这里面蕴藏着对当初匈奴违背联盟约定的气愤,若不是匈奴的骑兵擅自退回阴山以北,抽走了侧翼支援,岂会给汉军主力掉头围堵羌兵的可乘之机,最终导致功亏一篑。
可这份对匈奴的怨怼,他不愿表露半分,更不愿承认自己当初错误的判断,只能将所有怒火,都撒在了狼莫身上。
殿内一片死寂,没人敢出声劝解,连呼吸都变得小心翼翼。
就在这时,侍立在阶下首位面容温润的国师终于开口了。
“天子,请您息怒!如今正是与汉军对峙的关键时刻,您务必保持冷静,切不可被汉军的小小伎俩扰乱心神,误了大事啊。”

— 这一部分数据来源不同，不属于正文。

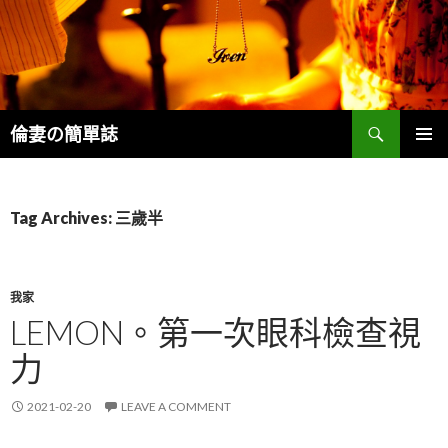
Search
倫妻の簡單誌
SKIP
PRIMAR
TO
MENU
CONTENT
Tag Archives: 三歲半
我家
LEMON。第一次眼科檢查視
力
2021-02-20
LEAVE A COMMENT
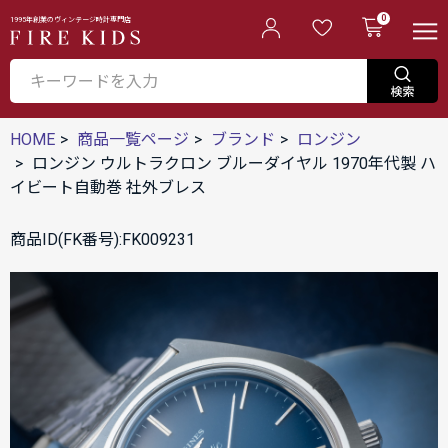
0
1995年創業のヴィンテージ時計専門店
HOME
商品一覧ページ
ブランド
ロンジン
ロンジン ウルトラクロン ブルーダイヤル 1970年代製 ハ
イビート自動巻 社外ブレス
商品ID(FK番号):FK009231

零昌深吸一口气,强压下心头的怒火,幽幽道:“孤明白......只是一想到狼莫这般败军之将,还有那些不尽心的下属,便忍不住愤懑。”
国师微微一笑,眼底闪过一丝了然,察言观色间,缓缓说道:
“陛下,狼莫大人对汉人的经学研究尚可,但在行军打仗方面却就平平无奇了,陛下不必为此动怒,如今他能驻守上郡,也算可以扼守西河郡边防,抵挡汉军北上......留着他,也尚有可用之处。”
“倒也让这个废物有点用处!”
话音刚落,零昌忽然抬手,恶狠狠拍在了御座旁侍立侍女的大腚上,力道颇重,引得那侍女一声轻呼。还不等侍女反应,他便伸手一把将美人揽入怀中,手中火力全开,指尖肆意摩挲着怀中的柔软,瞬间大殿之内回荡着引人陶醉的轻吟之声。
阶下诸臣对此早已见怪不怪,一个个垂首敛目,大气不敢出,仿佛什么都没看见,什么都没听见。